L’etica al tempo dei robot

Relatore
Prof. Giuseppe O. Longo - Università di Trieste

Data e ora
lunedì 28 febbraio 2011 alle ore 16.15 - ore 16.15 rinfresco, ore 16.30 inizio seminario

Luogo
Ca' Vignal 3 - Piramide, Piano 0, Sala Verde

Referente
Roberto Giacobazzi

Referente esterno

Data pubblicazione
15 febbraio 2011

Dipartimento
Informatica  

Riassunto

Quelle strane macchine chiamate “robot”, che nelle visioni più ottimistiche dovrebbero essere i nostri servitori e i nostri compagni, si rivelano sempre più inquietanti e ci pongono questioni che vanno dagli aspetti più tecnici della loro costruzione fino ai più sottili interrogativi di natura etica. Sì, etica, perché la loro presenza non può non sollevare certe domande: se i robot dovessero un giorno diventare intelligenti e sensibili (quasi) quanto gli umani, potremmo continuare a considerarli macchine, come lavatrici o automobili? O dovremmo adottare atteggiamenti empatici e comprensivi come nei confronti degli animali domestici? E viceversa: quali comportamenti dei robot dovremmo tollerare, incoraggiare o vietare?

L’ultima domanda è importante perché rivela il conflitto tra la loro natura artificiale, che dovrebbe renderli obbedienti alla nostra programmazione, e la loro parziale autonomia (se un robot non è autonomo non è un robot) che, in linea di principio, potrebbe indurli a decisioni nocive nei nostri confronti. Questo conflitto diventa manifesto quando si pensi alla costruzione e all’uso dei “soldati robot”. Erano problemi di questo genere che aveva in mente Asimov quando postulò le “Leggi della robotica” che vietavano ai robot di compiere azioni dannose per gli esseri umani. Ma queste leggi non sono realistiche, perché le conseguenze lontane di un’azione in apparenza neutra o utile agli umani possono rivelarsi nocive o disastrose.

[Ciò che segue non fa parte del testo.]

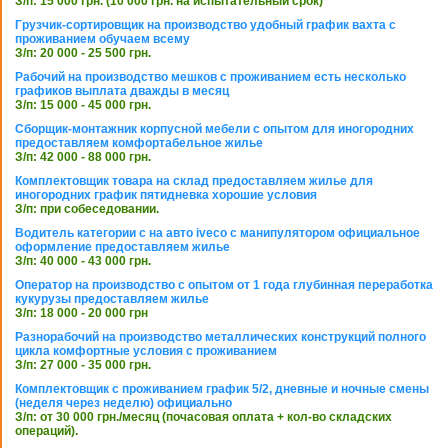
З/п: 15 000 грн. (10 000 грн. на испытательный срок)
Грузчик-сортировщик на производство удобный график вахта с
проживанием обучаем всему
З/п: 20 000 - 25 500 грн.
Рабочий на производство мешков с проживанием есть несколько
графиков выплата дважды в месяц
З/п: 15 000 - 45 000 грн.
Сборщик-монтажник корпусной мебели с опытом для иногородних
предоставляем комфортабельное жилье
З/п: 42 000 - 88 000 грн.
Комплектовщик товара на склад предоставляем жилье для
иногородних график пятидневка хорошие условия
З/п: при собеседовании.
Водитель категории с на авто iveco с манипулятором официальное
оформление предоставляем жилье
З/п: 40 000 - 43 000 грн.
Оператор на производство с опытом от 1 года глубинная переработка
кукурузы предоставляем жилье
З/п: 18 000 - 20 000 грн
Разнорабочий на производство металлических конструкций полного
цикла комфортные условия с проживанием
З/п: 27 000 - 35 000 грн.
Комплектовщик с проживанием график 5/2, дневные и ночные смены
(неделя через неделю) официально
З/п: от 30 000 грн./месяц (почасовая оплата + кол-во складских
операций).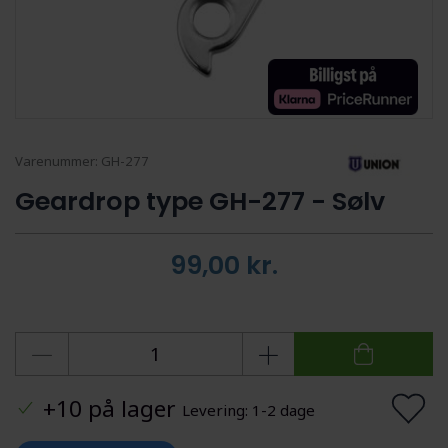
Varenummer:
GH-277
Geardrop type GH-277 - Sølv
99,00
kr.
+10 på lager
Levering: 1-2 dage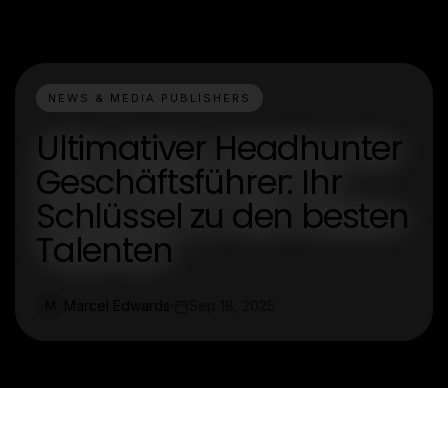
NEWS & MEDIA PUBLISHERS
Ultimativer Headhunter
Geschäftsführer: Ihr
Schlüssel zu den besten
Talenten
Marcel Edwards
Sep 18, 2025
M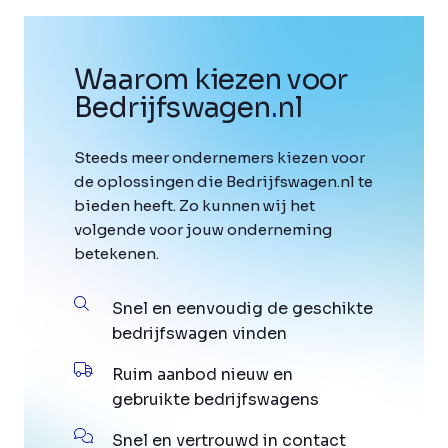
Waarom kiezen voor
Bedrijfswagen
.
nl
Steeds meer ondernemers kiezen voor
de oplossingen die Bedrijfswagen.nl te
bieden heeft. Zo kunnen wij het
volgende voor jouw onderneming
betekenen.
Snel en eenvoudig de geschikte
bedrijfswagen vinden
Ruim aanbod nieuw en
gebruikte bedrijfswagens
Snel en vertrouwd in contact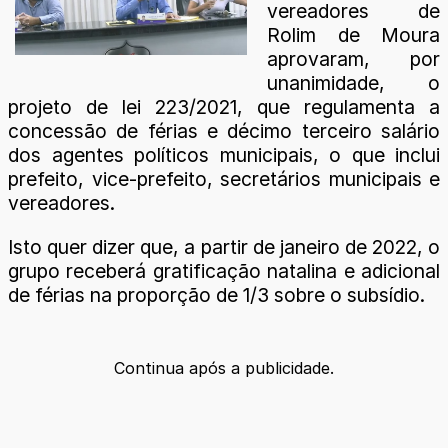
vereadores de
Rolim de Moura
aprovaram, por
unanimidade, o
projeto de lei 223/2021, que regulamenta a
concessão de férias e décimo terceiro salário
dos agentes políticos municipais, o que inclui
prefeito, vice-prefeito, secretários municipais e
vereadores.
Isto quer dizer que, a partir de janeiro de 2022, o
grupo receberá gratificação natalina e adicional
de férias na proporção de 1/3 sobre o subsídio.
Continua após a publicidade.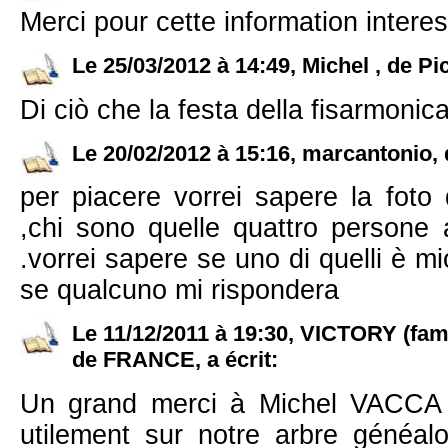
Merci pour cette information intere
Le 25/03/2012 à 14:49, Michel , de Pic
Di ciò che la festa della fisarmoni
Le 20/02/2012 à 15:16, marcantonio, de
per piacere vorrei sapere la foto 
,chi sono quelle quattro persone a
.vorrei sapere se uno di quelli è mi
se qualcuno mi rispondera
Le 11/12/2011 à 19:30, VICTORY (fa
de FRANCE, a écrit:
Un grand merci à Michel VACCA 
utilement sur notre arbre généa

Anche agli uomini capita di provocare danni gravissimi pur operando con le migliori intenzioni.

Non sono realistiche, le leggi della robotica, ma costituiscono comunque un primo embrione di un’etica dei robot o, con un neologismo ormai corrente, una “roboetica”. Il concetto di roboetica si può declinare in almeno tre maniere: il comportamento degli umani verso i robot; il comportamento dei robot verso gli umani e le conseguenze che ha la presenza dei robot sull’etica in generale, cioè sui comportamenti degli umani in genere.

In questo ambito le previsioni si mescolano facilmente con la fantascienza (che peraltro è un importante laboratorio concettuale di scenari plausibili). Accanto alle speculazioni ci sono le realtà: in Giappone (il paese di gran lunga più avanzato nella costruzione e nell’impiego dei robot) si tocca con mano quanto possa diventare intenso il rapporto uomo-macchina quando il robot sia un (o una) “badante” con sembianze umane oppure quando abbia più o meno le fattezze e il comportamento di un animale domestico (si pensi al cane Aibo, che di recente la Sony ha deciso di non produrre più). La proiezione affettiva è tanto forte da suscitare problemi psicologici e, ancora una volta, etici. E poi, in generale, la marcia sempre più convulsa di una tecnologia invasiva e onnipresente non può non avere effetti profondi sull’immagine che abbiamo di noi stessi e sul nostro stesso essere “umani”: specchiandoci in quello straniante alter ego che sta diventando il robot, quale immagine ce ne ritorna? Riusciremo, per differenza o per similarità, a capire qualcosa di più di noi stessi?